80. Telegram From the Embassy in the United Kingdom to the Department of State1

2281. For Merchant. Received this a.m. from Wright (Foreign Office) letter to Merchant from Kirkpatrick re China trade controls. Text is as follows:

Dear Livie:

I am sorry not to have been able to reply sooner to your letter of November 16 about the future treatment of the China trade controls.2 The government have been giving very serious thought to the issues involved and my Secretary of State has now replied to the letter he received from Mr. Dulles.3 I attach a copy of this reply.

It is naturally our hope that the United States government may yet be able to agree to an alignment of the China list with that in force for the Soviet bloc. If we can march in step this would clearly be the best solution and would, I believe, given the strength of feeling here, be a real contribution to Anglo-American relations.

As things are, however, the government’s position in defending the present scope of the China embargo has become untenable.

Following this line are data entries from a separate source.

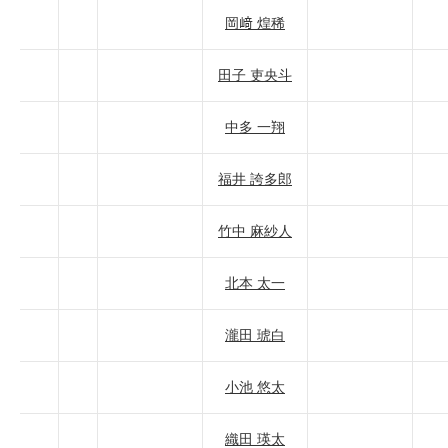
岡﨑 煌稀
田子 吏央斗
中多 一翔
福井 誇多郎
竹中 麻紗人
北本 太一
瀧田 琥白
小池 悠太
織田 瑛太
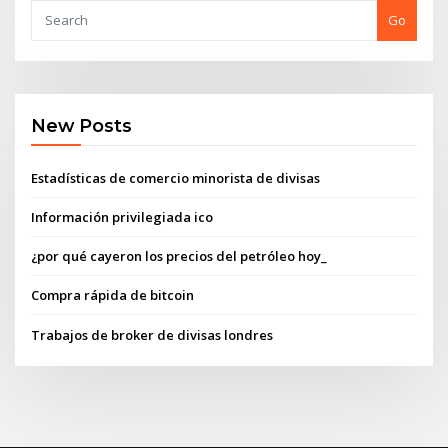
Go
New Posts
Estadísticas de comercio minorista de divisas
Información privilegiada ico
¿por qué cayeron los precios del petróleo hoy_
Compra rápida de bitcoin
Trabajos de broker de divisas londres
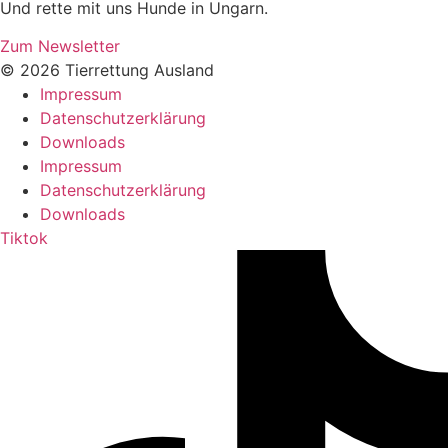
Und rette mit uns Hunde in Ungarn.
Zum Newsletter
© 2026 Tierrettung Ausland
Impressum
Datenschutzerklärung
Downloads
Impressum
Datenschutzerklärung
Downloads
Tiktok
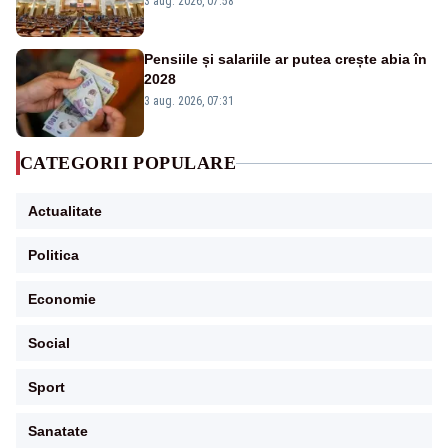
3 aug. 2026, 07:58
Pensiile și salariile ar putea crește abia în
2028
3 aug. 2026, 07:31
CATEGORII POPULARE
Actualitate
Politica
Economie
Social
Sport
Sanatate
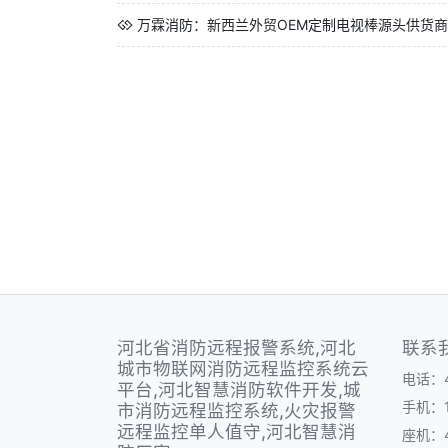
万霖消防：新西兰外贸OEM定制电视棒源头供货商
河北省消防远程报警系统,河北
联系
城市物联网消防远程监控系统云
电话：40
平台,河北智慧消防软件开发,城
手机：1
市消防远程监控系统,火灾报警
远程监控单人值守,河北智慧消
座机：40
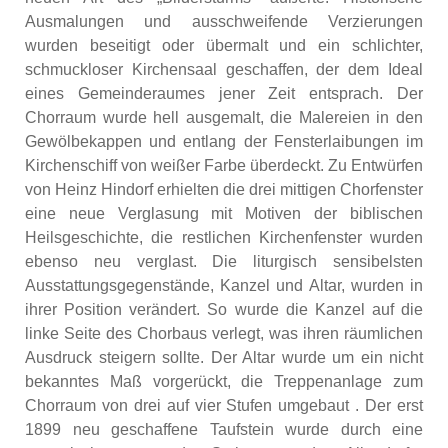
Ausmalungen und ausschweifende Verzierungen
wurden beseitigt oder übermalt und ein schlichter,
schmuckloser Kirchensaal geschaffen, der dem Ideal
eines Gemeinderaumes jener Zeit entsprach. Der
Chorraum wurde hell ausgemalt, die Malereien in den
Gewölbekappen und entlang der Fensterlaibungen im
Kirchenschiff von weißer Farbe überdeckt. Zu Entwürfen
von Heinz Hindorf erhielten die drei mittigen Chorfenster
eine neue Verglasung mit Motiven der biblischen
Heilsgeschichte, die restlichen Kirchenfenster wurden
ebenso neu verglast. Die liturgisch sensibelsten
Ausstattungsgegenstände, Kanzel und Altar, wurden in
ihrer Position verändert. So wurde die Kanzel auf die
linke Seite des Chorbaus verlegt, was ihren räumlichen
Ausdruck steigern sollte. Der Altar wurde um ein nicht
bekanntes Maß vorgerückt, die Treppenanlage zum
Chorraum von drei auf vier Stufen umgebaut . Der erst
1899 neu geschaffene Taufstein wurde durch eine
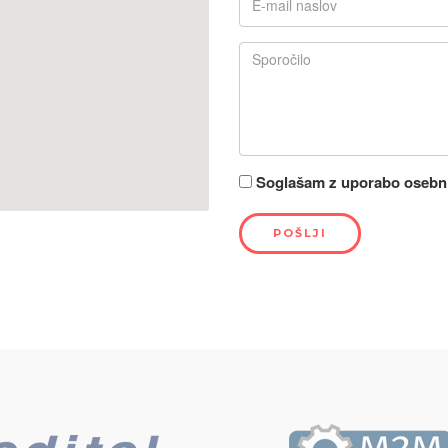
Soglašam z uporabo osebni
POŠLJI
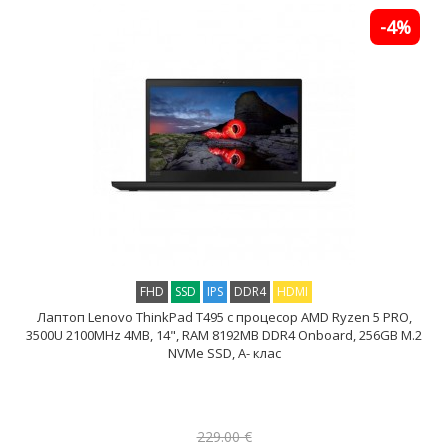
-4%
FHD
SSD
IPS
DDR4
HDMI
Лаптоп Lenovo ThinkPad T495 с процесор AMD Ryzen 5 PRO,
3500U 2100MHz 4MB, 14", RAM 8192MB DDR4 Onboard, 256GB M.2
NVMe SSD, A- клас
229.00 €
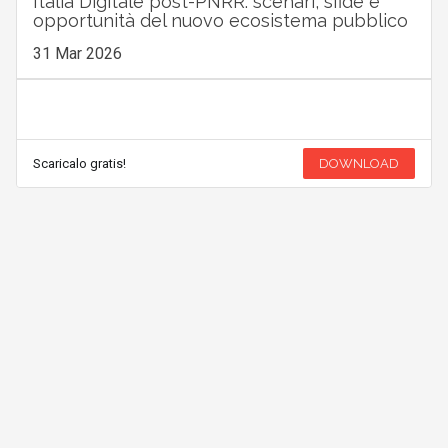
GUIDA
Italia Digitale post-PNRR: scenari, sfide e
opportunità del nuovo ecosistema pubblico
31 Mar 2026
Scaricalo gratis!
DOWNLOAD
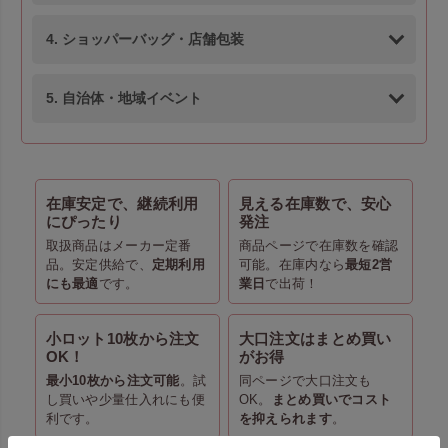
4. ショッパーバッグ・店舗包装
5. 自治体・地域イベント
在庫安定で、継続利用
見える在庫数で、安心
にぴったり
発注
取扱商品はメーカー定番
商品ページで在庫数を確認
品。安定供給で、
定期利用
可能。在庫内なら
最短2営
にも最適
です。
業日
で出荷！
小ロット10枚から注文
大口注文はまとめ買い
OK！
がお得
最小10枚から注文可能
。試
同ページで大口注文も
し買いや少量仕入れにも便
OK。
まとめ買いでコスト
利です。
を抑えられます
。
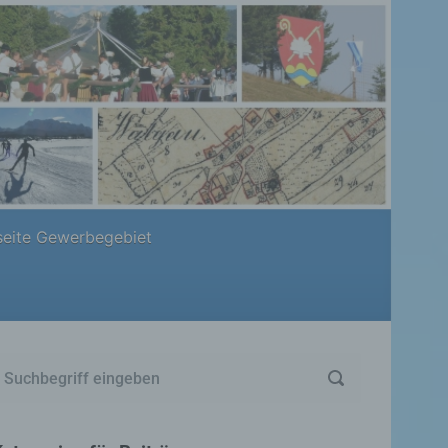
eite Gewerbegebiet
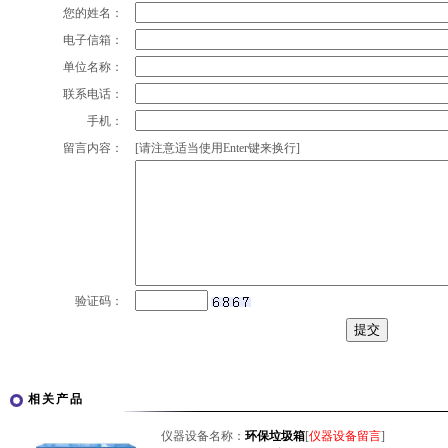
您的姓名：
电子信箱：
单位名称：
联系电话：
手机：
留言内容：
[请注意适当使用Enter键来换行]
验证码：
相关产品
仪器设备名称：
环保垃圾箱
[
仪器设备留言
]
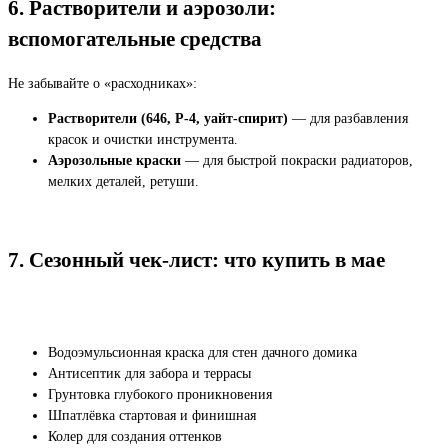
6. Растворители и аэрозоли:
вспомогательные средства
Не забывайте о «расходниках»:
Растворители (646, Р-4, уайт-спирит)
— для разбавления
красок и очистки инструмента.
Аэрозольные краски
— для быстрой покраски радиаторов,
мелких деталей, ретуши.
7. Сезонный чек-лист: что купить в мае
Водоэмульсионная краска для стен дачного домика
Антисептик для забора и террасы
Грунтовка глубокого проникновения
Шпатлёвка стартовая и финишная
Колер для создания оттенков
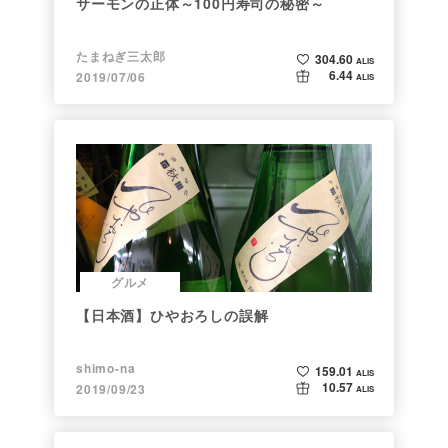
サーモンの正体～100円寿司の秘密～
たまねぎ三太郎
304.60
ALIS
6.44
2019/07/06
ALIS
グルメ
【日本酒】ひやおろしの誤解
shimo-na
159.01
ALIS
10.57
2019/09/23
ALIS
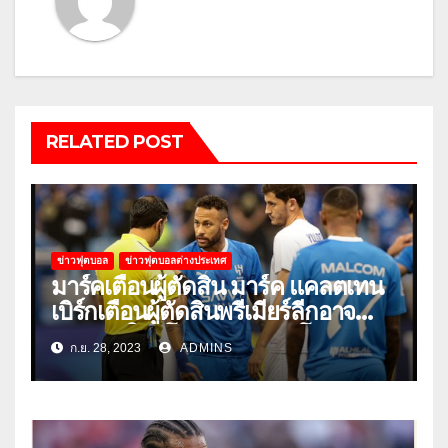
RELATED POST
ข่าวฟุตบอล
ข่าวฟุตบอลต่างประเทศ
มาร์คเตือนผู้ตัดสิน มาร์ค แคลตเทน
เบิร์กเตือนผู้ตัดสินพรีเมียร์ลีกอาจ
‘ยอมแพ้ในยูโรหรือฟุตบอลโลก’
ก.ย. 28, 2023
ADMINS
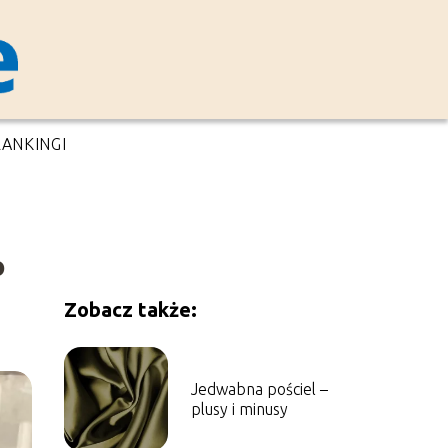
RANKINGI
o
Zobacz także:
Jedwabna pościel –
plusy i minusy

Indeed the whole system of security controls on East/West trade is [Page 274] being undermined by the maintenance of controls which can no longer be logically defended on strategic grounds.

Consequently if by the early days of the new year when Parliament reassembles an agreed alignment of the two lists is still ruled out, we shall inform the China Committee of the Consultative Group that H.M. Government can no longer see any strategic justification for banning the additional commodities for China, and that from January 15 we propose, by a gradual unobtrusive process, and over a period, to bring the United Kingdom list for China into conformity with the agreed list for the Soviet bloc. We should tell them that we intended to remove items in groups of two or three at a time giving the committee in each case advance notice of the item or group of items to be removed from the United Kingdom list and the date when removal would be operative.

While keeping our partners in the Consultative Group fully informed in this way we should not expect to make any general statement in Parliament. The gradual whittling down of our list, as opposed to a wholesale reduction, would be a further discouragement to publicity.

In concluding I should like to emphasise once more that our decision to proceed in this way has been taken only after earnest consideration and after my Secretary of State had successfully resisted strong pressure for an immediate change of policy so as to give your negotiators leisure to play the trade card in their discussions with the Chinese.4

Yours sincerely, Geoffrey Harrison5 (for Sir Ivone Kirkpatrick)

Letter to Secretary Dulles mentioned paragraph 1 sent immediately preceding message as Embtel 2280.

Aldrich
  1. Source: Department of State, Central Files, 493.009/12–355. Secret; Priority; Limited Distribution.
  2. See footnote 3, Document 75.
  3. See the editorial note, supra.
  4. Telegram 2302 from London, December 5, reported that the Embassy had sought a further clarification of the letters from Macmillan and Kirkpatrick at the “Ministerial level” that day. The telegram reads in part as follows:

    “Foreign Office officials explained while firm objective of British Ministers is removal differentials COCOM China Committee lists, primary immediate purpose is relieve parliamentary, China trade groups criticism by removing from China list as early as possible those items in which trade interest presently greatest.” (Department of State, Central Files, 493.009/12–555)

  5. Assistant Under Secretary of State in the British Foreign Office.